L’uscita sul retro è dunque tutt’altro che un’uscita di sicurezza. È piuttosto l’unica e l’ultima fuga possibile da una realtà insostenibile, che spesso però comunica con realtà lontane e diverse, ma altrettanto insostenibili e inconcepibili.

La copertina dell’artista-attivista Gianluca Costantini mostra un ragazzo che, accompagnato da un volo d’uccelli, corre (miracolosamente?) sulle acque e sembra scavalcare con un balzo una distesa marina infuocata da un sole rosso. Un auspicio, quindi, di superamento delle distanza e delle barriere.

Ma il sottotitolo, “Viaggi di sola andata con ritorno”, sembra alludere amaramente a una dinamica di rimbalzo, come a suggerire uno sbarramento europeo che spesso rimanda spietatamente indietro l’onda migratoria.

In “Mamasinta” (nome del mitico progenitore di tutti i Masai) Giuseppe Lenzone, illustratore e fumettista bolognese, realizza una preziosa narrazione in forma di archetipo rituale: una “danza misteriosa” che si apre al sogno di un’ignota speranza.

“Radici” di Andrea Cammareri, siciliano trapiantato a Bologna, ricorre invece a stilemi di un simbolismo naïf, di acceso cromatismo folclorico, con accenni poetici e visionari, di una forza struggente.

Più incisivo e tormentato il piano espressivo di Majid Bita, artista di origine iraniana, che lambisce il surrealismo in certe soluzioni oniriche e tormentate.

Bbraio, artista meranese, dà vita a un racconto di atmosfere più sfumate e inquietanti, in cui predominano i grigi e un senso gelido di solitudine.

Più classiche e misurate, ma ricche di suggestioni controverse, talora brutali, sono la grafia e il tono di “Juju” di Chiara Abbastanotti, insegnante presso la Scuola internazionale di Comics di Brescia.

Più riconducibile ai moduli più consueti del fumetto è “Paura dal mare” di Letizia Depedri, trentina, che tuttavia si avvale efficacemente di forme fantastiche e immaginifiche.

“Ok” di Helpi deborda sul fronte satirico-caricaturale, con esiti apparentemente comici che però assumono subito una valenza drammatica e quasi orrifica, sempre con un forte ricorso a una chiave allegorica.

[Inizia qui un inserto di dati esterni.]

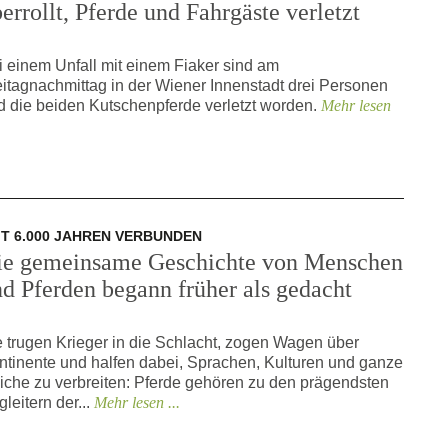
errollt, Pferde und Fahrgäste verletzt
i einem Unfall mit einem Fiaker sind am
eitagnachmittag in der Wiener Innenstadt drei Personen
d die beiden Kutschenpferde verletzt worden.
Mehr lesen
IT 6.000 JAHREN VERBUNDEN
ie gemeinsame Geschichte von Menschen
d Pferden begann früher als gedacht
e trugen Krieger in die Schlacht, zogen Wagen über
ntinente und halfen dabei, Sprachen, Kulturen und ganze
iche zu verbreiten: Pferde gehören zu den prägendsten
leitern der...
Mehr lesen ...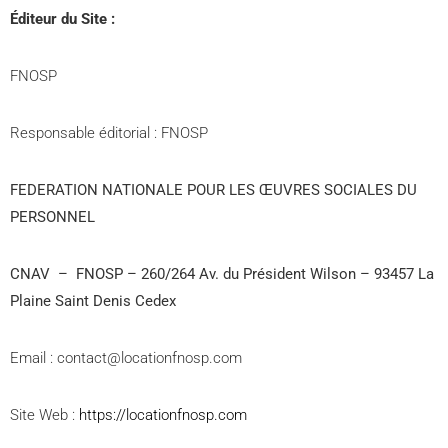
Éditeur du Site :
FNOSP
Responsable éditorial : FNOSP
FEDERATION NATIONALE POUR LES ŒUVRES SOCIALES DU
PERSONNEL
CNAV – FNOSP – 260/264 Av. du Président Wilson – 93457 La
Plaine Saint Denis Cedex
Email : contact@locationfnosp.com
Site Web :
https://locationfnosp.com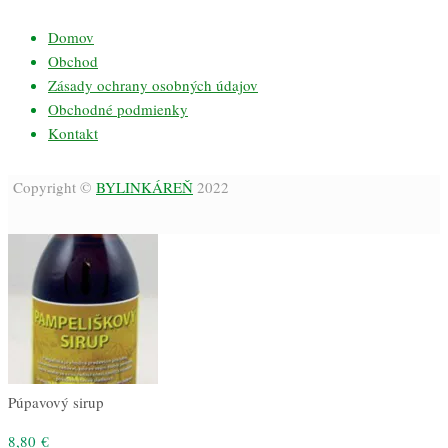
Domov
Obchod
Zásady ochrany osobných údajov
Obchodné podmienky
Kontakt
Copyright ©
BYLINKÁREŇ
2022
Púpavový sirup
8,80
€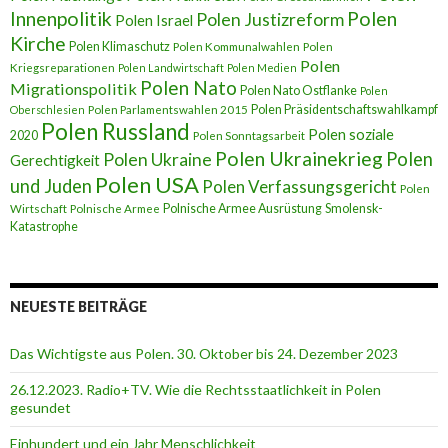
Innenpolitik
Polen
Polen Justizreform
Polen Israel
Kirche
Polen Klimaschutz
Polen Kommunalwahlen
Polen
Polen
Kriegsreparationen
Polen Landwirtschaft
Polen Medien
Polen Nato
Migrationspolitik
Polen Nato Ostflanke
Polen
Polen Präsidentschaftswahlkampf
Oberschlesien
Polen Parlamentswahlen 2015
Polen Russland
Polen soziale
2020
Polen Sonntagsarbeit
Polen Ukrainekrieg
Polen
Polen Ukraine
Gerechtigkeit
Polen USA
und Juden
Polen Verfassungsgericht
Polen
Polnische Armee Ausrüstung
Smolensk-
Wirtschaft
Polnische Armee
Katastrophe
NEUESTE BEITRÄGE
Das Wichtigste aus Polen. 30. Oktober bis 24. Dezember 2023
26.12.2023. Radio+TV. Wie die Rechtsstaatlichkeit in Polen
gesundet
Einhundert und ein Jahr Menschlichkeit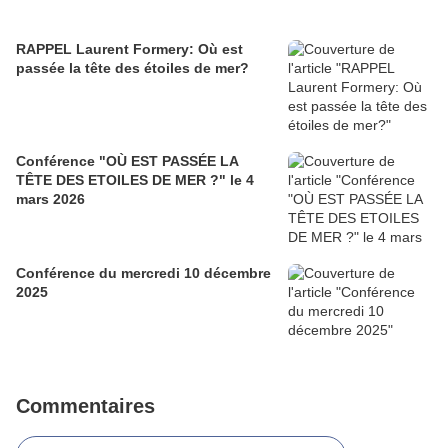
RAPPEL Laurent Formery: Où est
passée la tête des étoiles de mer?
Conférence "OÙ EST PASSÉE LA
TÊTE DES ETOILES DE MER ?" le 4
mars 2026
Conférence du mercredi 10 décembre
2025
Commentaires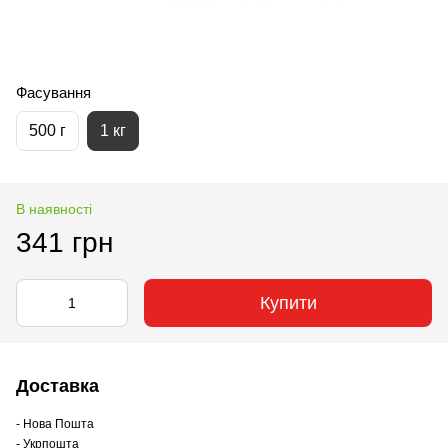
Фасування
500 г
1 кг
В наявності
341 грн
Купити
Доставка
- Нова Пошта
- Укрпошта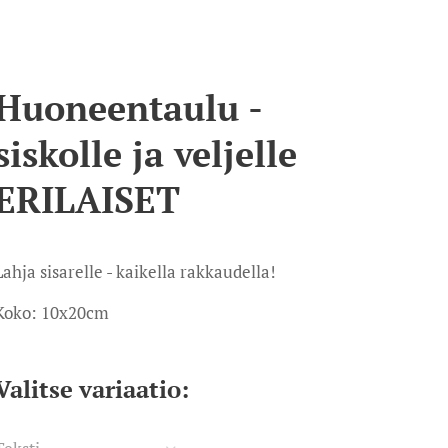
Huoneentaulu -
siskolle ja veljelle
ERILAISET
Lahja sisarelle - kaikella rakkaudella!
Koko: 10x20cm
Valitse variaatio: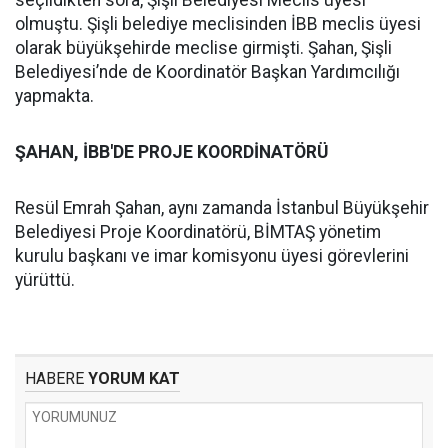
seçildikten sora, Şişli Belediyesi Meclis üyesi
olmuştu. Şişli belediye meclisinden İBB meclis üyesi
olarak büyükşehirde meclise girmişti. Şahan, Şişli
Belediyesi’nde de Koordinatör Başkan Yardımcılığı
yapmakta.
ŞAHAN, İBB'DE PROJE KOORDİNATÖRÜ
Resül Emrah Şahan, aynı zamanda İstanbul Büyükşehir
Belediyesi Proje Koordinatörü, BİMTAŞ yönetim
kurulu başkanı ve imar komisyonu üyesi görevlerini
yürüttü.
HABERE
YORUM KAT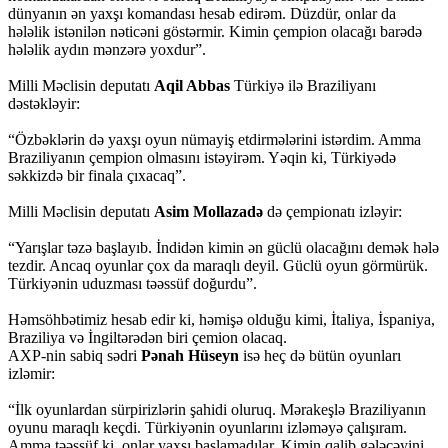
dünyanın ən yaxşı komandası hesab edirəm. Düzdür, onlar da
hələlik istənilən nəticəni göstərmir. Kimin çempion olacağı barədə
hələlik aydın mənzərə yoxdur”.
Milli Məclisin deputatı
Aqil Abbas
Türkiyə ilə Braziliyanı
dəstəkləyir:
“Özbəklərin də yaxşı oyun nümayiş etdirmələrini istərdim. Amma
Braziliyanın çempion olmasını istəyirəm. Yəqin ki, Türkiyədə
səkkizdə bir finala çıxacaq”.
Milli Məclisin deputatı
Asim Mollazadə
də çempionatı izləyir:
“Yarışlar təzə başlayıb. İndidən kimin ən güclü olacağını demək hələ
tezdir. Ancaq oyunlar çox da maraqlı deyil. Güclü oyun görmürük.
Türkiyənin uduzması təəssüf doğurdu”.
Həmsöhbətimiz hesab edir ki, həmişə olduğu kimi, İtaliya, İspaniya,
Braziliya və İngiltərədən biri çemion olacaq.
AXP-nin sabiq sədri
Pənah Hüseyn
isə heç də bütün oyunları
izləmir:
“İlk oyunlardan sürpirizlərin şahidi oluruq. Mərakeşlə Braziliyanın
oyunu maraqlı keçdi. Türkiyənin oyunlarını izləməyə çalışıram.
Amma təəssüf ki, onlar yaxşı başlamadılar. Kimin qalib gələcəyini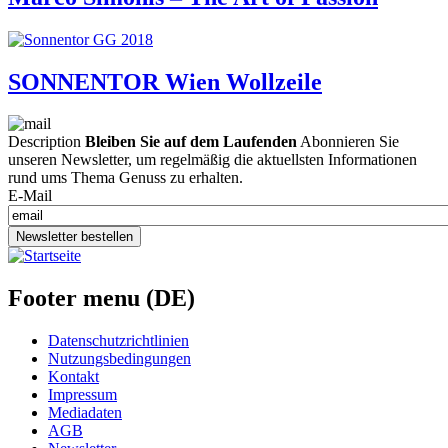
SONNENTOR Wien Wollzeile
Description
Bleiben Sie auf dem Laufenden
Abonnieren Sie
unseren Newsletter, um regelmäßig die aktuellsten Informationen
rund ums Thema Genuss zu erhalten.
E-Mail
Newsletter bestellen
Footer menu (DE)
Datenschutzrichtlinien
Nutzungsbedingungen
Kontakt
Impressum
Mediadaten
AGB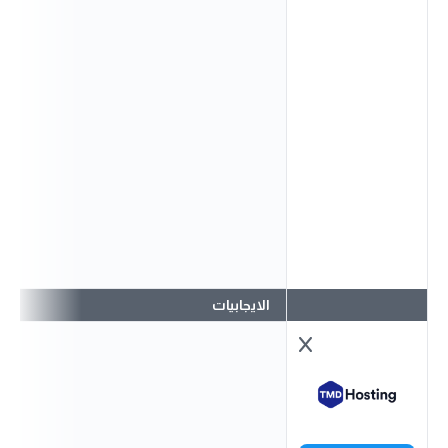
الايجابيات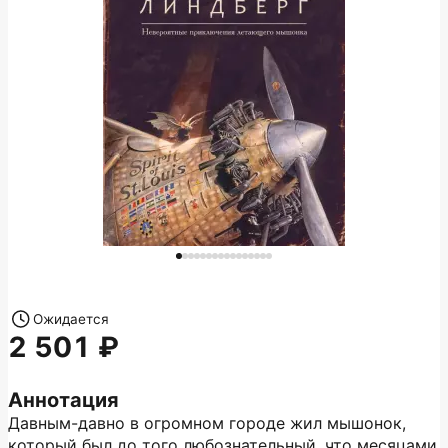
Ожидается
2 501
Аннотация
Давным-давно в огромном городе жил мышонок,
который был до того любознательный, что месяцами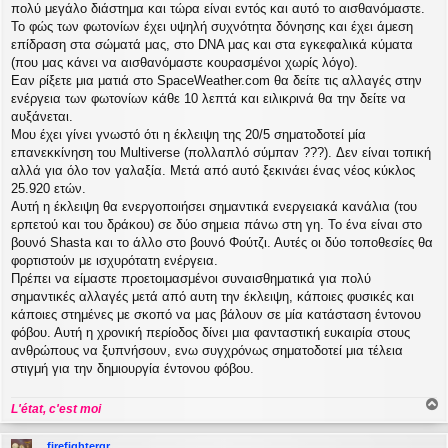
πολύ μεγάλο διάστημα και τώρα είναι εντός και αυτό το αισθανόμαστε.
Το φώς των φωτονίων έχει υψηλή συχνότητα δόνησης και έχει άμεση
επίδραση στα σώματά μας, στο DNA μας και στα εγκεφαλικά κύματα
(που μας κάνει να αισθανόμαστε κουρασμένοι χωρίς λόγο).
Εαν ρίξετε μια ματιά στο SpaceWeather.com θα δείτε τις αλλαγές στην
ενέργεια των φωτονίων κάθε 10 λεπτά και ειλικρινά θα την δείτε να
αυξάνεται.
Μου έχει γίνει γνωστό ότι η έκλειψη της 20/5 σηματοδοτεί μία
επανεκκίνηση του Multiverse (πολλαπλό σύμπαν ???). Δεν είναι τοπική
αλλά για όλο τον γαλαξία. Μετά από αυτό ξεκινάει ένας νέος κύκλος
25.920 ετών.
Αυτή η έκλειψη θα ενεργοποιήσει σημαντικά ενεργειακά κανάλια (του
ερπετού και του δράκου) σε δύο σημεια πάνω στη γη. Το ένα είναι στο
βουνό Shasta και το άλλο στο βουνό Φούτζι. Αυτές οι δύο τοποθεσίες θα
φορτιστούν με ισχυρότατη ενέργεια.
Πρέπει να είμαστε προετοιμασμένοι συναισθηματικά για πολύ
σημαντικές αλλαγές μετά από αυτη την έκλειψη, κάποιες φυσικές και
κάποιες στημένες με σκοπό να μας βάλουν σε μία κατάσταση έντονου
φόβου. Αυτή η χρονική περίοδος δίνει μια φανταστική ευκαιρία στους
ανθρώπους να ξυπνήσουν, ενω συγχρόνως σηματοδοτεί μια τέλεια
στιγμή για την δημιουργία έντονου φόβου.
L'état, c'est moi
ο
ρ
firefightergr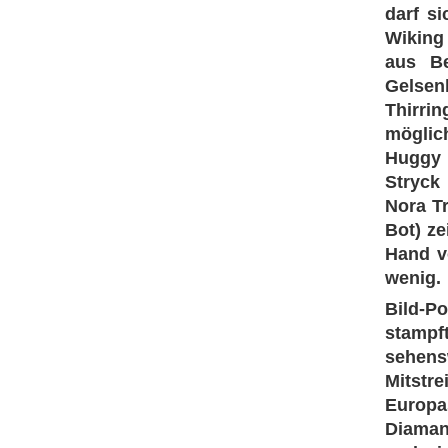
darf s
Wiking
aus Be
Gelsen
Thirrin
möglic
Huggy 
Stryck
Nora Tr
Bot) ze
Hand vo
wenig.
Bild-P
stampft
sehens
Mitstre
Europa
Diamant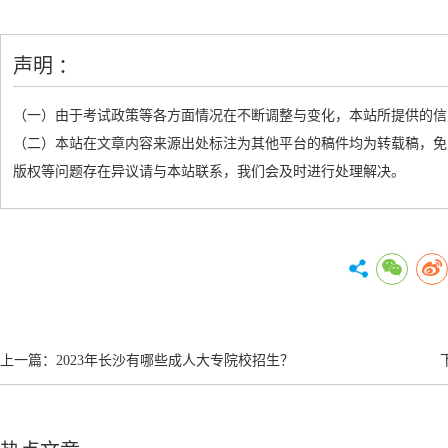
声明 ：
（一）由于考试政策等各方面情况在不断调整与变化，本站所提供的信
（二）本站在文章内容来源出处标注为其他平台的稿件均为转载稿，免
版权等问题存在异议请与本站联系，我们会及时进行处理解决。
上一篇：
2023年长沙有哪些成人大专院校招生？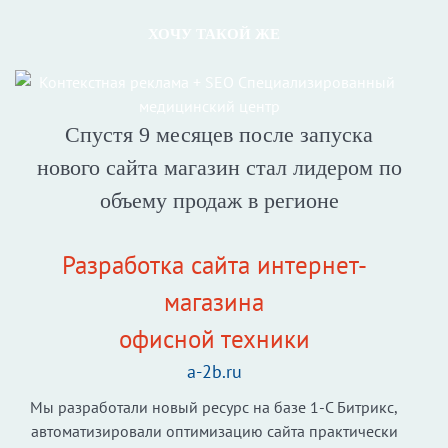
ХОЧУ ТАКОЙ ЖЕ
Спустя 9 месяцев после запуска
нового сайта магазин стал лидером по
объему продаж в регионе
Разработка сайта интернет-
магазина
офисной техники
a-2b.ru
Мы разработали новый ресурс на базе 1-С Битрикс,
автоматизировали оптимизацию сайта практически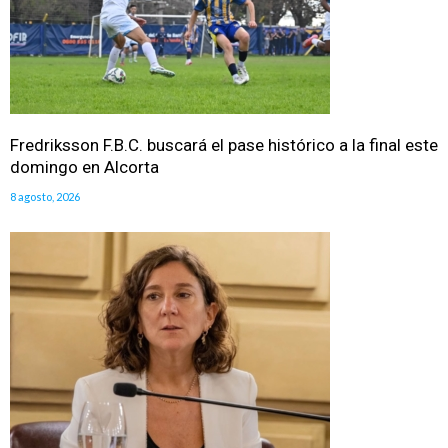
Fredriksson F.B.C. buscará el pase histórico a la final este
domingo en Alcorta
8 agosto, 2026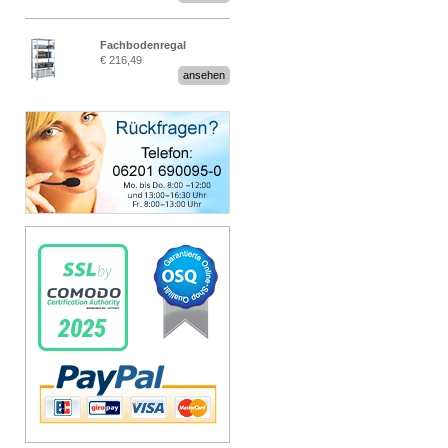
Fachbodenregal
€ 216,49
Stecksystem MultiPlus
ansehen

Limpido, rarefatto, lucido è il racconto della milanese Erica Andreula (“Ciò che resta”), con forme e ritmi tipici del comic che esprimono bene l’afasia e la disillusione del protagonista.

“La lunga notte” di Gabriele Melegari, pittore e fumettista nato a Carpi, sfrutta l’impatto dei neri e di tonalità notturne per esprimere l’angoscia e l’incubo di un viaggio e di una speranza impossibili, di lunare solitudine.

Infine, un segno raffinato, di iperrealistico impianto, ma pur sempre integrato da elementi simbolici, è quello di Chiara Cesalli (“Back way”). Un fil-rouge unisce le vite tra loro, e queste alla morte. È il filo, tenace ma facile a rompersi, del racconto e della speranza.

Sono dieci autori e dieci storie che risolutamente danno “voce ai senza voce, agli invisibili”, scrive Massimo Vita nell’introduzione, provando a fare da ponte culturale, da trait d’union interetnico, in questo drammatico percorso in cui troppo spesso si verifica il naufragio delle speranze dei migranti e delle illusioni liberal-democratiche dell’Occidente.